By Election Day, how many Republican candidates will have come out against the Iraq war or distanced themselves from the administration's policies? August 2006 will be remembered as a watershed in the politics of Iraq. It is the month in which a majority of Americans told pollsters that the struggle for Iraq was not connected to the larger war on terrorism. Was this before or after the failed plot to blow up airplanes, I wonder? They thus renounced a proposition the administration has pushed relentlessly since it began making the case four years ago to invade Iraq.
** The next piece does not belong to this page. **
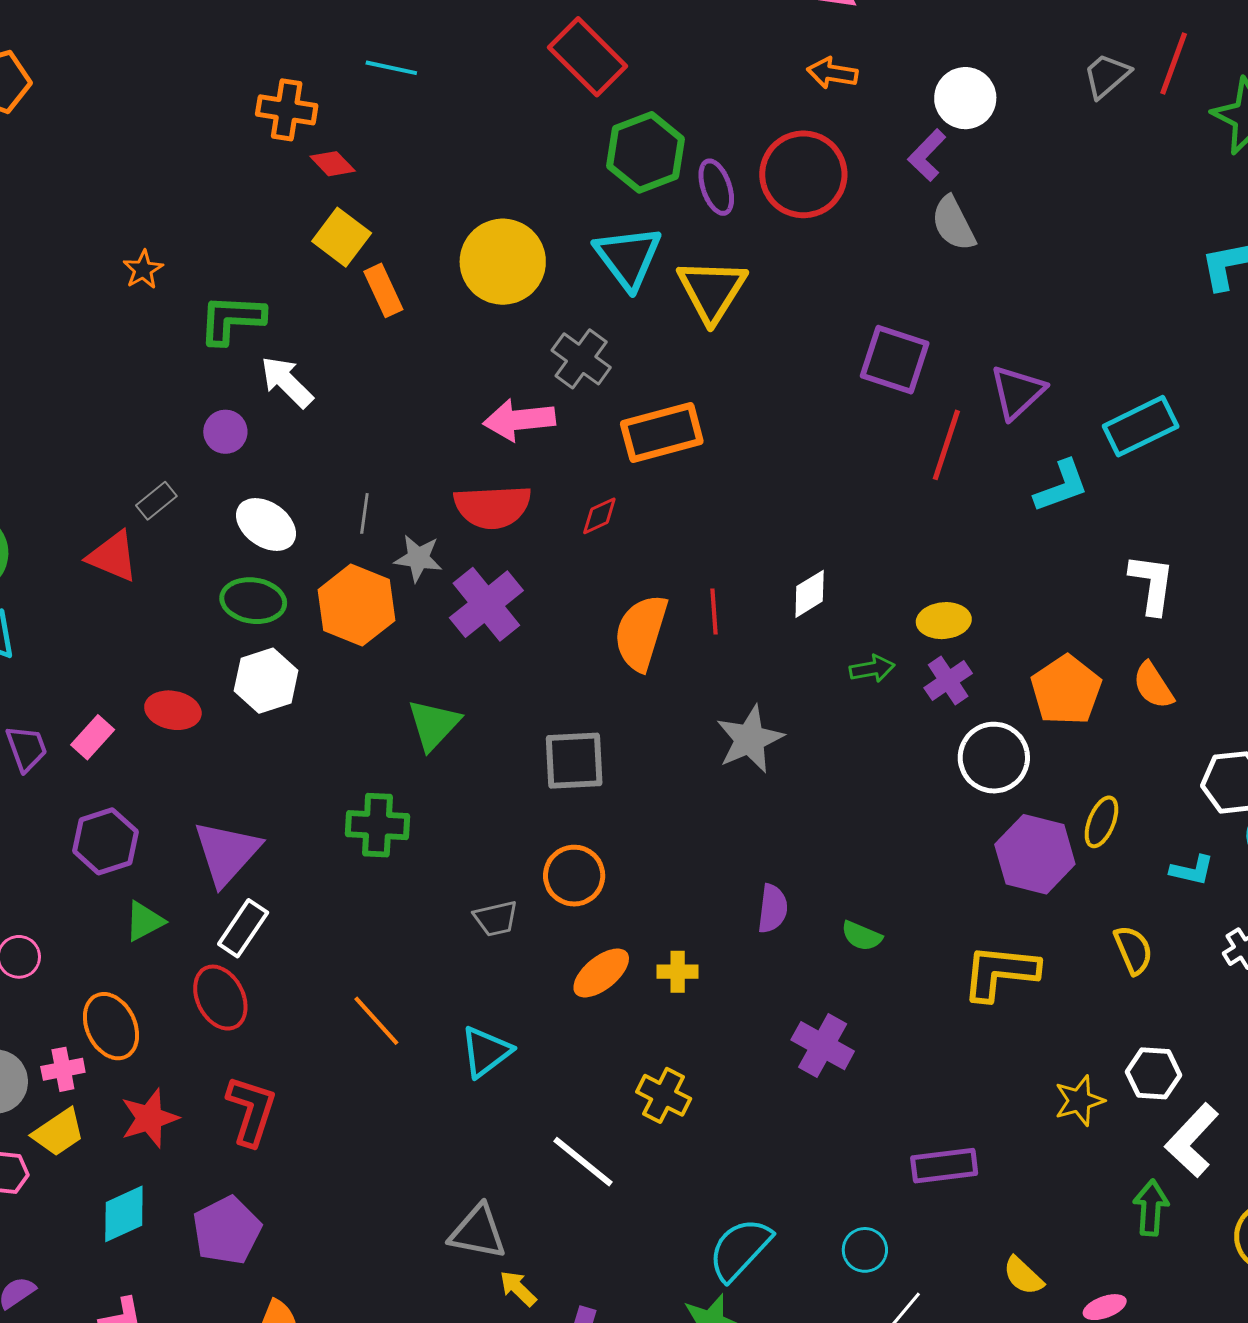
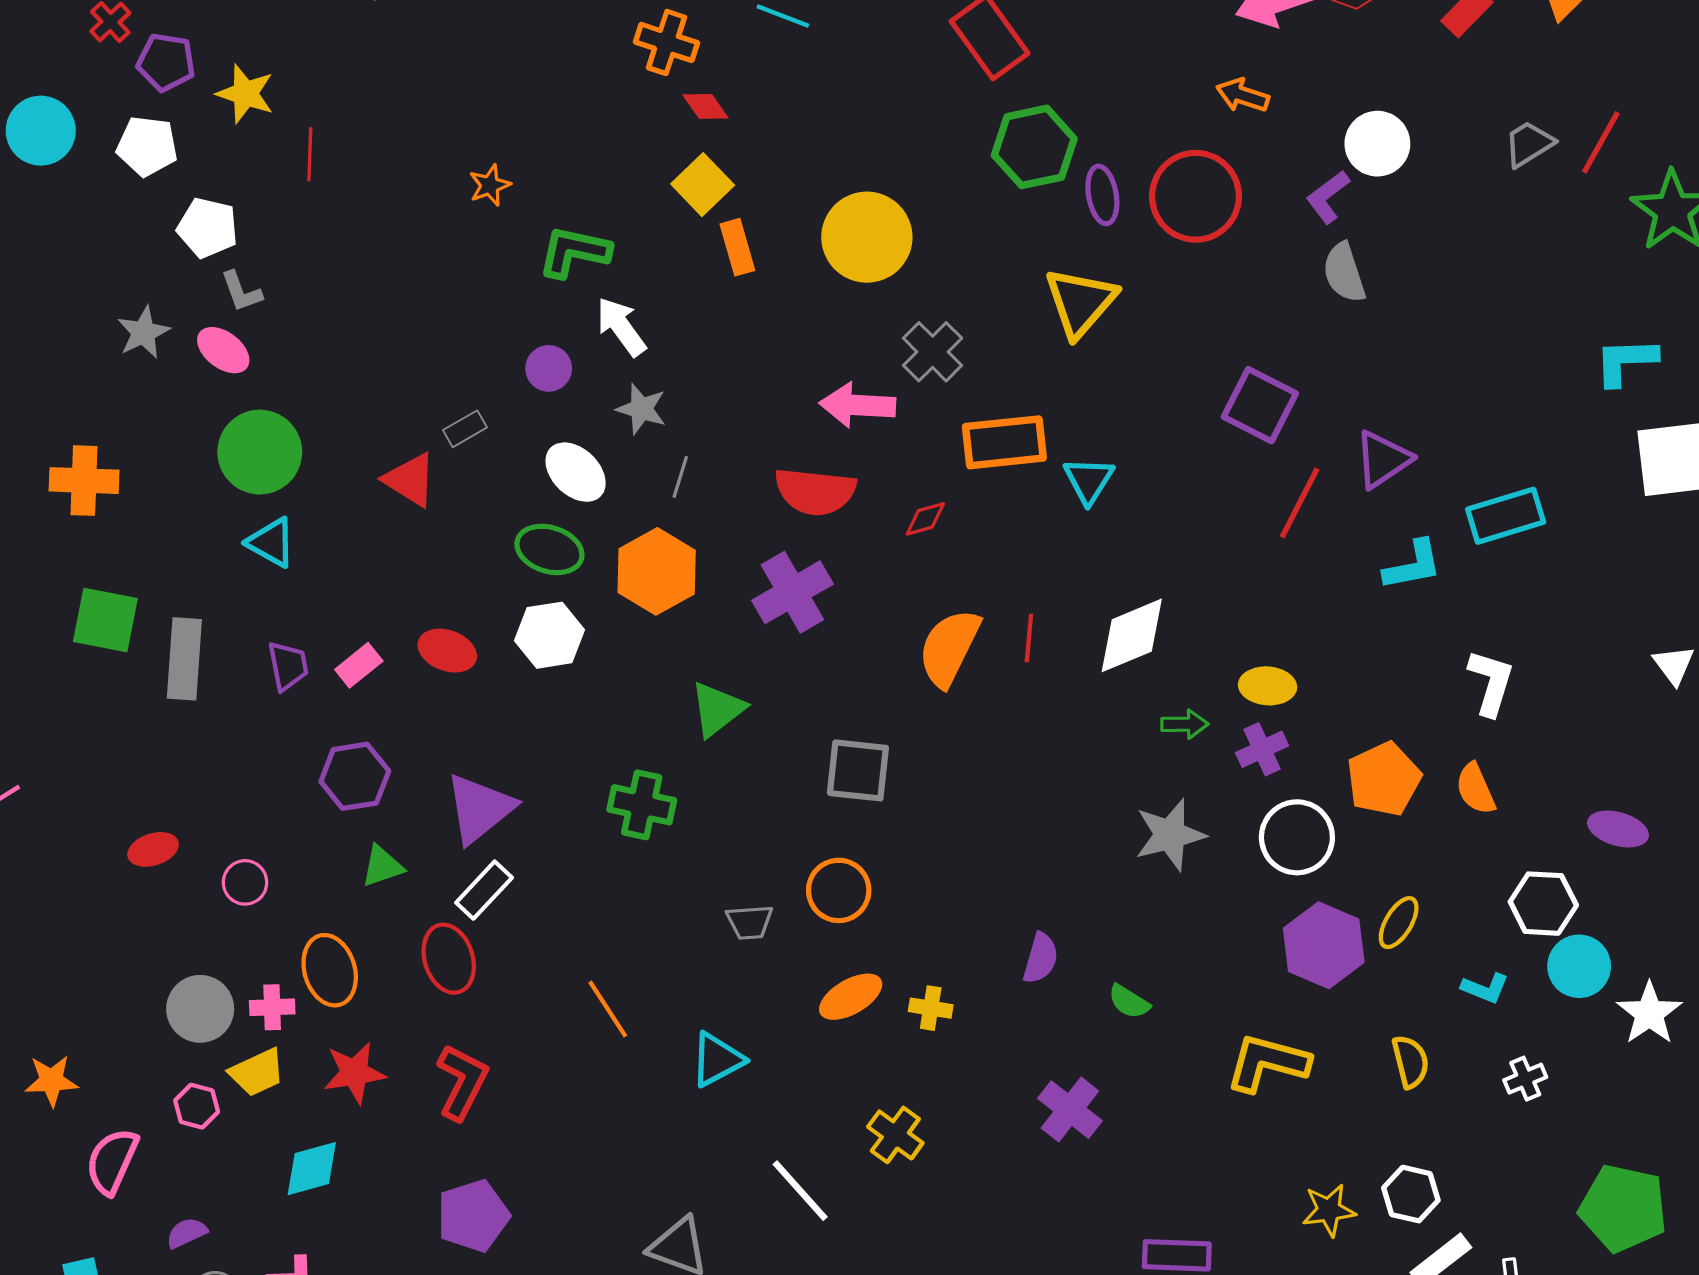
cyan triangle: (628, 257) -> (1089, 480), moved, size x0.7
gray star: (418, 558) -> (641, 409), moved
white diamond: (810, 594) -> (1132, 635), size x1.6
gray star: (750, 739) -> (1170, 835), moved
purple pentagon: (227, 1231) -> (473, 1216), moved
That poll finding, from a New York Times-CBS News survey, came to life on the campaign trail when Rep. Chris Shays (R-Conn.), one of the most articulate supporters of the war, announced last Thursday that he favored a time frame for withdrawing troops.

Shays is in a tough race for reelection against Democrat Diane Farrell, who has made opposition to the war a central issue. After his 14th trip to Iraq, Shays announced that "the only way we are able to encourage some political will on the part of Iraqis is to have a timeline for troop withdrawal."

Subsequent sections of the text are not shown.